In this notebook you will play with a simple reinforcement learning environment and learn a policy using Cross-Entropy method.

In [None]:
# Install necessary libraries. If you encounter difficulties in local installation, use google colab.

!pip install swig
!pip install gymnasium[toy-text]

In this notebook we will use **Taxi** environment from Gymnasium library.

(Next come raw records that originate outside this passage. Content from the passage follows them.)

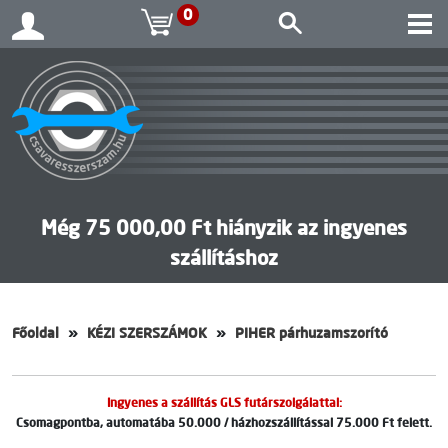
0
Még 75 000,00 Ft hiányzik az ingyenes
szállításhoz
Főoldal
KÉZI SZERSZÁMOK
PIHER párhuzamszorító
Ingyenes a szállítás GLS futárszolgálattal:
Csomagpontba, automatába 50.000 / házhozszállítással 75.000 Ft felett.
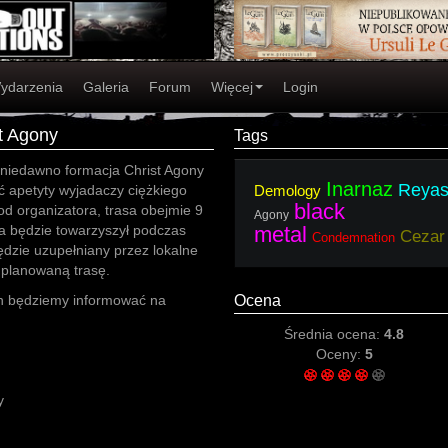
ydarzenia
Galeria
Forum
Więcej
Login
t Agony
Tags
niedawno formacja Christ Agony
Inarnaz
Reya
ć apetyty wyjadaczy ciężkiego
Demology
black
od organizatora, trasa obejmie 9
Agony
a będzie towarzyszył podczas
metal
Cezar
Condemnation
dzie uzupełniany przez lokalne
 planowaną trasę.
ch będziemy informować na
Ocena
Średnia ocena:
4.8
Oceny:
5
y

First of all, read the [description](https://gymnasium.farama.org/environments/toy_text/taxi/) of this environment, try to understand the goal of the game, possible states and actions in the game and how the reward is calculated.

In [None]:
import gymnasium as gym
import numpy as np
import matplotlib.pyplot as plt

# Create environment
env = gym.make("Taxi-v3", render_mode="rgb_array")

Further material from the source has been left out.